Activity. Report the number of lines in the data below where the string "pour" shows up, and only that number.

Segment Open

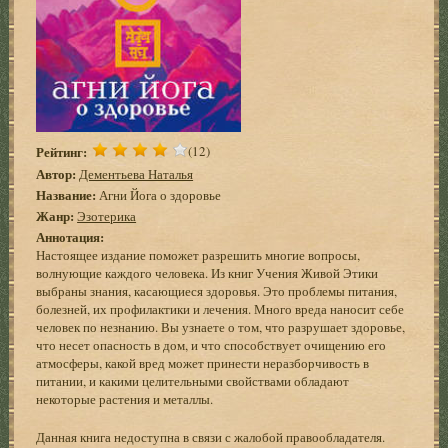
Рейтинг:
(12)
Автор:
Дементьева Наталья
Название:
Агни Йога о здоровье
Жанр:
Эзотерика
Аннотация:
Настоящее издание поможет разрешить многие вопросы,
волнующие каждого человека. Из книг Учения Живой Этики
выбраны знания, касающиеся здоровья. Это проблемы питания,
болезней, их профилактики и лечения. Много вреда наносит себе
человек по незнанию. Вы узнаете о том, что разрушает здоровье,
что несет опасность в дом, и что способствует очищению его
атмосферы, какой вред может принести неразборчивость в
питании, и какими целительными свойствами обладают
некоторые растения и металлы.
Данная книга недоступна в связи с жалобой правообладателя.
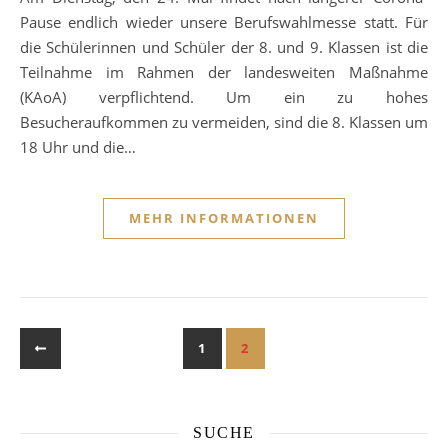
Pause endlich wieder unsere Berufswahlmesse statt. Für
die Schülerinnen und Schüler der 8. und 9. Klassen ist die
Teilnahme im Rahmen der landesweiten Maßnahme
(KAoA) verpflichtend. Um ein zu hohes
Besucheraufkommen zu vermeiden, sind die 8. Klassen um
18 Uhr und die…
MEHR INFORMATIONEN
1
2
SUCHE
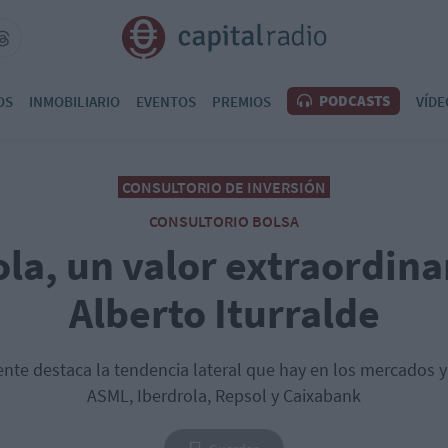
PODCASTS
OS
INMOBILIARIO
EVENTOS
PREMIOS
VÍDE
CONSULTORIO DE INVERSIÓN
CONSULTORIO BOLSA
la, un valor extraordina
Alberto Iturralde
ente destaca la tendencia lateral que hay en los mercados 
ASML, Iberdrola, Repsol y Caixabank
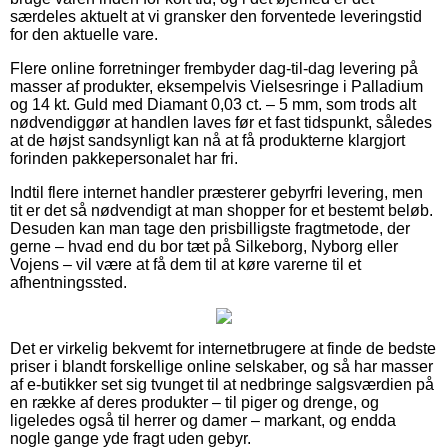
særdeles aktuelt at vi gransker den forventede leveringstid
for den aktuelle vare.
Flere online forretninger frembyder dag-til-dag levering på
masser af produkter, eksempelvis Vielsesringe i Palladium
og 14 kt. Guld med Diamant 0,03 ct. – 5 mm, som trods alt
nødvendiggør at handlen laves før et fast tidspunkt, således
at de højst sandsynligt kan nå at få produkterne klargjort
forinden pakkepersonalet har fri.
Indtil flere internet handler præsterer gebyrfri levering, men
tit er det så nødvendigt at man shopper for et bestemt beløb.
Desuden kan man tage den prisbilligste fragtmetode, der
gerne – hvad end du bor tæt på Silkeborg, Nyborg eller
Vojens – vil være at få dem til at køre varerne til et
afhentningssted.
Det er virkelig bekvemt for internetbrugere at finde de bedste
priser i blandt forskellige online selskaber, og så har masser
af e-butikker set sig tvunget til at nedbringe salgsværdien på
en række af deres produkter – til piger og drenge, og
ligeledes også til herrer og damer – markant, og endda
nogle gange yde fragt uden gebyr.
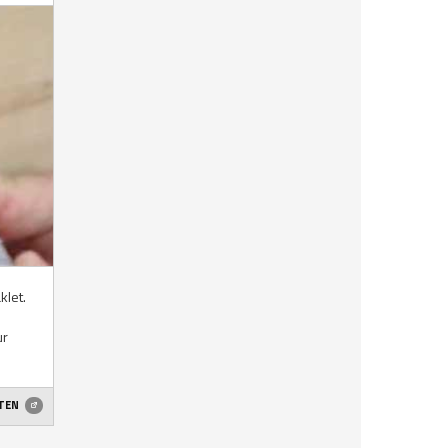
klet.
ur
ETEN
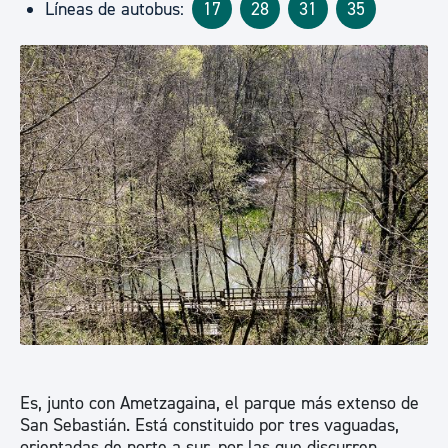
Líneas de autobus:
17
28
31
35
Es, junto con Ametzagaina, el parque más extenso de
San Sebastián. Está constituido por tres vaguadas,
orientadas de norte a sur, por las que discurren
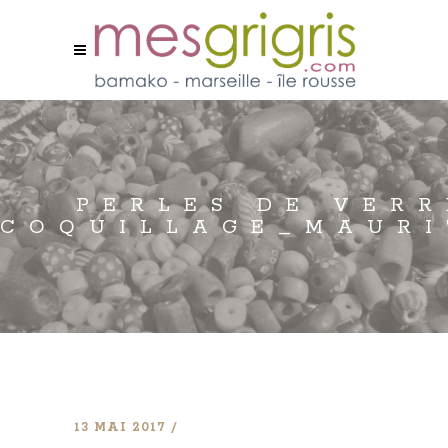
PERLES DE VER
COQUILLAGE_MAURI
13 MAI 2017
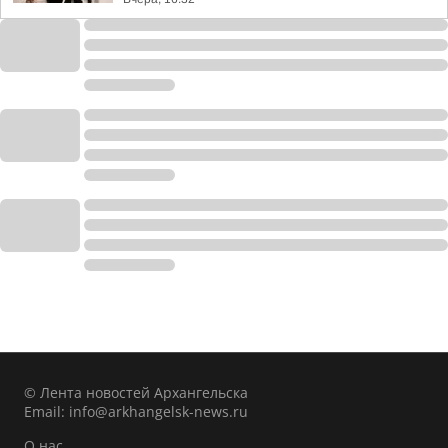
© Лента новостей Архангельска
Email:
info@arkhangelsk-news.ru
О нас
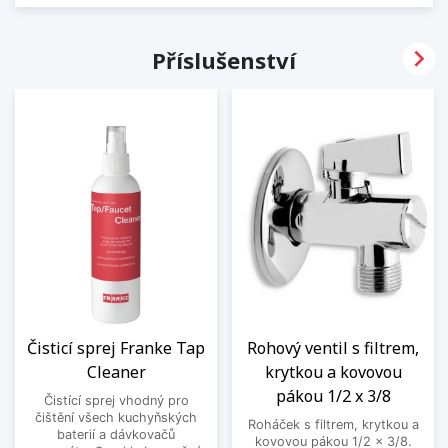

Příslušenství
Čisticí sprej Franke Tap
Rohový ventil s filtrem,
Cleaner
krytkou a kovovou
pákou 1/2 x 3/8
Čistící sprej vhodný pro
čištění všech kuchyňských
Roháček s filtrem, krytkou a
baterií a dávkovačů
kovovou pákou 1/2 x 3/8.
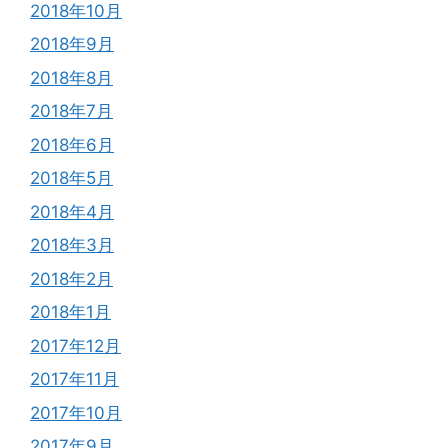
2018年10月
2018年9月
2018年8月
2018年7月
2018年6月
2018年5月
2018年4月
2018年3月
2018年2月
2018年1月
2017年12月
2017年11月
2017年10月
2017年9月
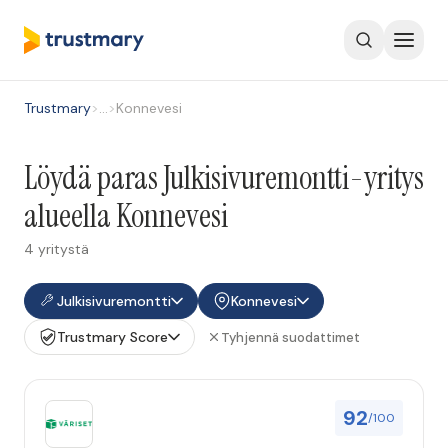
Trustmary
>
…
>
Konnevesi
Löydä paras Julkisivuremontti-yritys
alueella Konnevesi
4 yritystä
Julkisivuremontti
Konnevesi
Trustmary Score
Tyhjennä suodattimet
92
/100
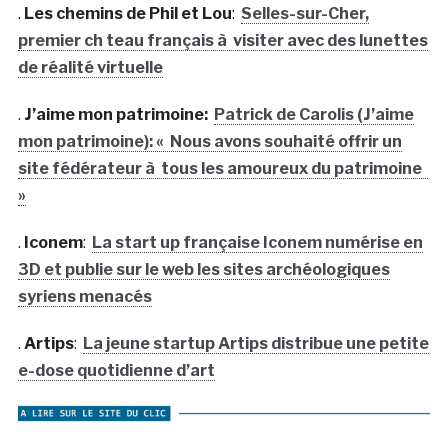
.
Les chemins de Phil et Lou
:
Selles-sur-Cher,
premier ch teau français à visiter avec des lunettes
de réalité virtuelle
.
J’aime mon patrimoine:
Patrick de Carolis (J’aime
mon patrimoine): « Nous avons souhaité offrir un
site fédérateur à tous les amoureux du patrimoine
»
.
Iconem
:
La start up française Iconem numérise en
3D et publie sur le web les sites archéologiques
syriens menacés
.
Artips
:
La jeune startup Artips distribue une petite
e-dose quotidienne d’art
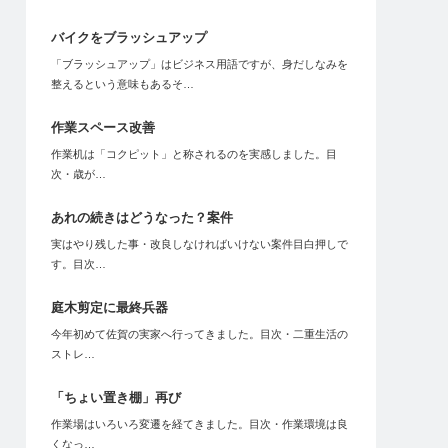
バイクをブラッシュアップ
「ブラッシュアップ」はビジネス用語ですが、身だしなみを
整えるという意味もあるそ…
作業スペース改善
作業机は「コクピット」と称されるのを実感しました。目
次・歳が…
あれの続きはどうなった？案件
実はやり残した事・改良しなければいけない案件目白押しで
す。目次…
庭木剪定に最終兵器
今年初めて佐賀の実家へ行ってきました。目次・二重生活の
ストレ…
「ちょい置き棚」再び
作業場はいろいろ変遷を経てきました。目次・作業環境は良
くなっ…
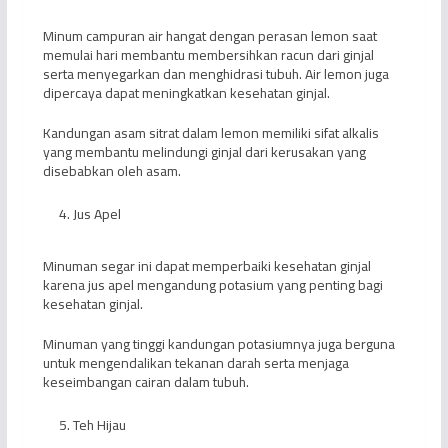
Minum campuran air hangat dengan perasan lemon saat
memulai hari membantu membersihkan racun dari ginjal
serta menyegarkan dan menghidrasi tubuh. Air lemon juga
dipercaya dapat meningkatkan kesehatan ginjal.
Kandungan asam sitrat dalam lemon memiliki sifat alkalis
yang membantu melindungi ginjal dari kerusakan yang
disebabkan oleh asam.
Jus Apel
Minuman segar ini dapat memperbaiki kesehatan ginjal
karena jus apel mengandung potasium yang penting bagi
kesehatan ginjal.
Minuman yang tinggi kandungan potasiumnya juga berguna
untuk mengendalikan tekanan darah serta menjaga
keseimbangan cairan dalam tubuh.
Teh Hijau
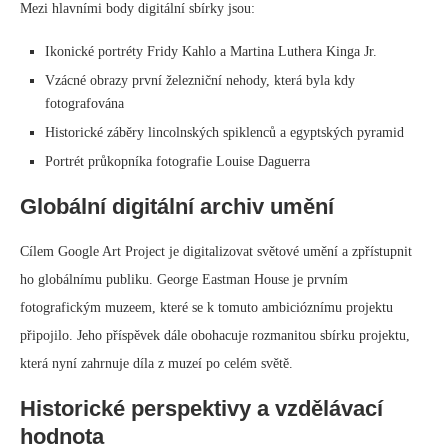
Mezi hlavními body digitální sbírky jsou:
Ikonické portréty Fridy Kahlo a Martina Luthera Kinga Jr.
Vzácné obrazy první železniční nehody, která byla kdy
fotografována
Historické záběry lincolnských spiklenců a egyptských pyramid
Portrét průkopníka fotografie Louise Daguerra
Globální digitální archiv umění
Cílem Google Art Project je digitalizovat světové umění a zpřístupnit
ho globálnímu publiku. George Eastman House je prvním
fotografickým muzeem, které se k tomuto ambicióznímu projektu
připojilo. Jeho příspěvek dále obohacuje rozmanitou sbírku projektu,
která nyní zahrnuje díla z muzeí po celém světě.
Historické perspektivy a vzdělávací
hodnota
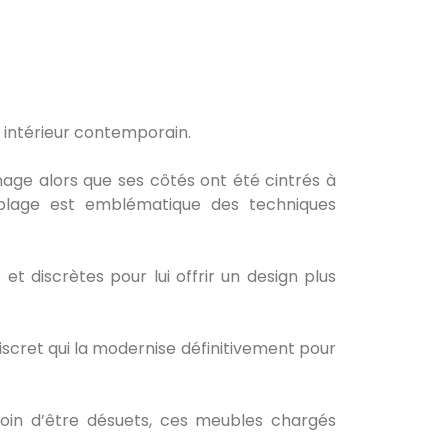
 intérieur contemporain.
inage alors que ses côtés ont été cintrés à
blage est emblématique des techniques
et discrètes pour lui offrir un design plus
 discret qui la modernise définitivement pour
 Loin d’être désuets, ces meubles chargés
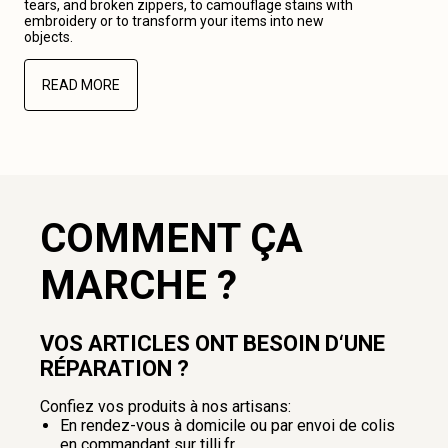
tears, and broken zippers, to camouflage stains with
embroidery or to transform your items into new
objects.
READ MORE
COMMENT ÇA
MARCHE ?
VOS ARTICLES ONT BESOIN D‘UNE
RÉPARATION ?
Confiez vos produits à nos artisans:
En rendez-vous à domicile ou par envoi de colis
en commandant sur tilli.fr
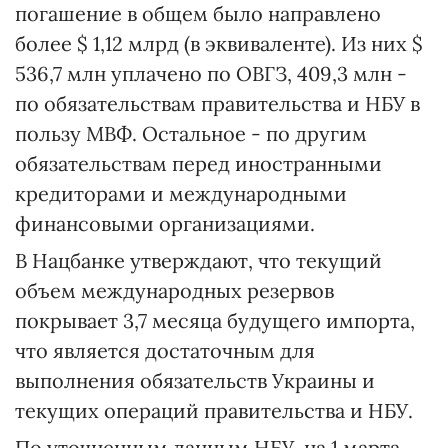
погашение в общем было направлено
более $ 1,12 млрд (в эквиваленте). Из них $
536,7 млн уплачено по ОВГЗ, 409,3 млн -
по обязательствам правительства и НБУ в
пользу МВФ. Остальное - по другим
обязательствам перед иностранными
кредиторами и международными
финансовыми организациями.
В Нацбанке утверждают, что текущий
объем международных резервов
покрывает 3,7 месяца будущего импорта,
что является достаточным для
выполнения обязательств Украины и
текущих операций правительства и НБУ.
По уточненным данным НБУ, на 1 марта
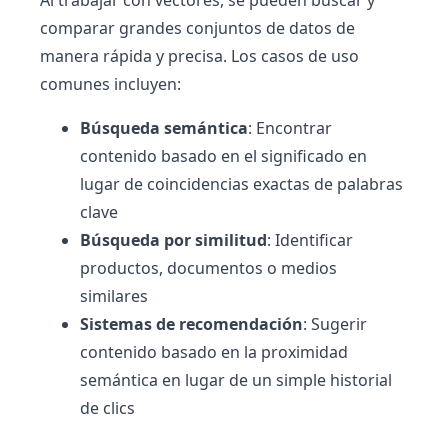
comparar grandes conjuntos de datos de
manera rápida y precisa. Los casos de uso
comunes incluyen:
Búsqueda semántica
: Encontrar
contenido basado en el significado en
lugar de coincidencias exactas de palabras
clave
Búsqueda por similitud
: Identificar
productos, documentos o medios
similares
Sistemas de recomendación
: Sugerir
contenido basado en la proximidad
semántica en lugar de un simple historial
de clics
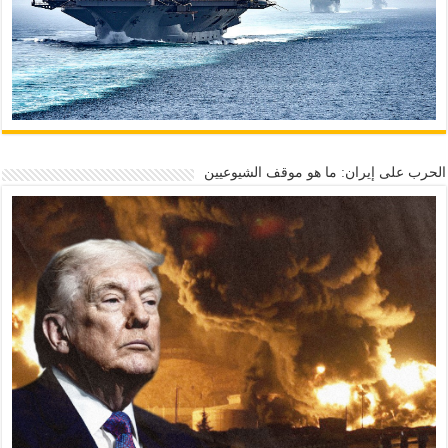
الحرب على إيران: ما هو موقف الشيوعيين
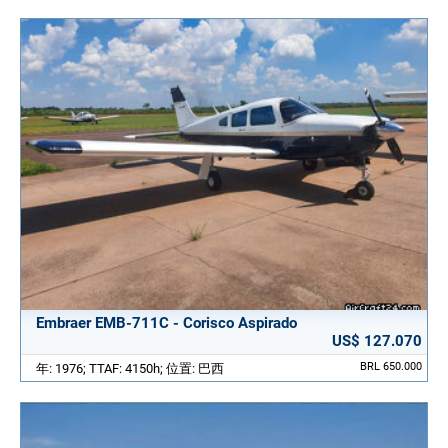
Embraer EMB-711C - Corisco Aspirado
US$ 127.070
BRL 650.000
年: 1976; TTAF: 4150h; 位置: 巴西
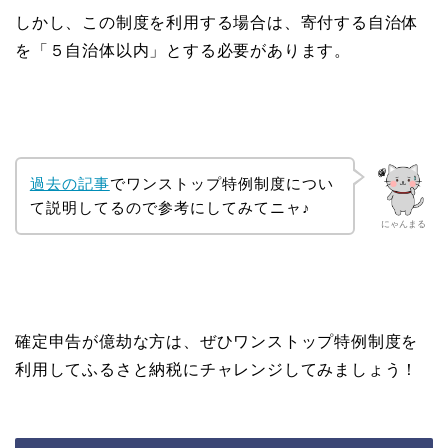
しかし、この制度を利用する場合は、寄付する自治体
を「５自治体以内」とする必要があります。
過去の記事
でワンストップ特例制度につい
て説明してるので参考にしてみてニャ♪
にゃんまる
確定申告が億劫な方は、ぜひワンストップ特例制度を
利用してふるさと納税にチャレンジしてみましょう！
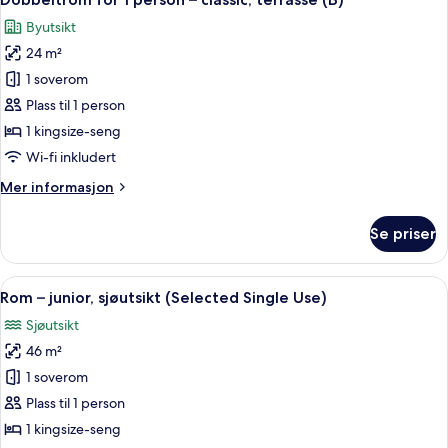
alle
(2)
Byutsikt
bildene
24 m²
av
Dobbeltrom
1 soverom
for
Plass til 1 person
1
1 kingsize-seng
person
Wi-fi inkludert
–
Mer
Mer informasjon
classic,
informasjon
terrasse
om
Se priser
(B)
Dobbeltrom
for
1
Åpne
Sengetøy av topp kvalitet, memory f
8
person
Rom – junior, sjøutsikt (Selected Single Use)
alle
–
Sjøutsikt
classic,
bildene
terrasse
46 m²
av
(B)
Rom
1 soverom
–
Plass til 1 person
junior,
1 kingsize-seng
sjøutsikt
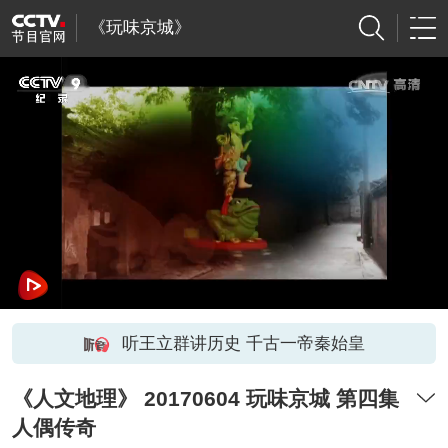
《玩味京城》
听王立群讲历史 千古一帝秦始皇
《人文地理》 20170604 玩味京城 第四集
人偶传奇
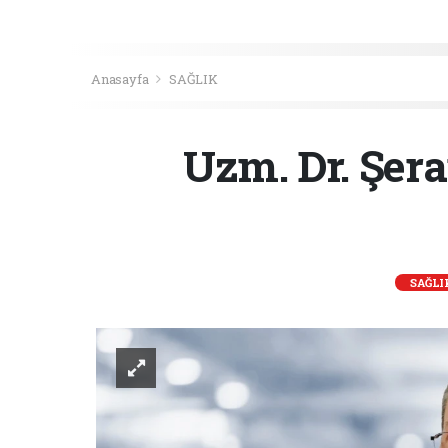
Anasayfa
SAĞLIK
Uzm. Dr. Şera
SAĞLI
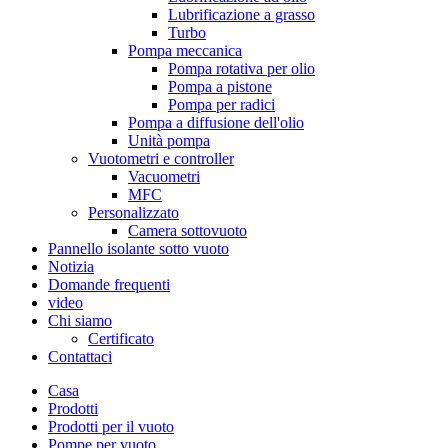
Lubrificazione a grasso
Turbo
Pompa meccanica
Pompa rotativa per olio
Pompa a pistone
Pompa per radici
Pompa a diffusione dell'olio
Unità pompa
Vuotometri e controller
Vacuometri
MFC
Personalizzato
Camera sottovuoto
Pannello isolante sotto vuoto
Notizia
Domande frequenti
video
Chi siamo
Certificato
Contattaci
Casa
Prodotti
Prodotti per il vuoto
Pompe per vuoto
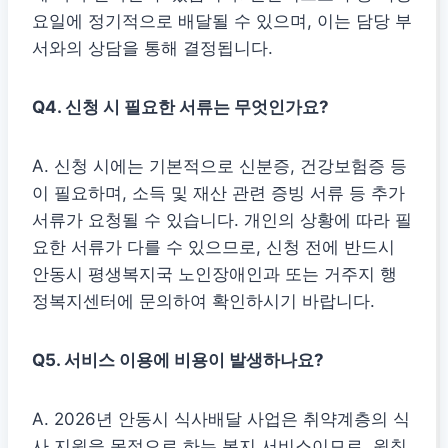
요일에 정기적으로 배달될 수 있으며, 이는 담당 부
서와의 상담을 통해 결정됩니다.
Q4. 신청 시 필요한 서류는 무엇인가요?
A. 신청 시에는 기본적으로 신분증, 건강보험증 등
이 필요하며, 소득 및 재산 관련 증빙 서류 등 추가
서류가 요청될 수 있습니다. 개인의 상황에 따라 필
요한 서류가 다를 수 있으므로, 신청 전에 반드시
안동시 평생복지국 노인장애인과 또는 거주지 행
정복지센터에 문의하여 확인하시기 바랍니다.
Q5. 서비스 이용에 비용이 발생하나요?
A. 2026년 안동시 식사배달 사업은 취약계층의 식
사 지원을 목적으로 하는 복지 서비스이므로, 원칙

Segment Closed

Answer for this exercise. 2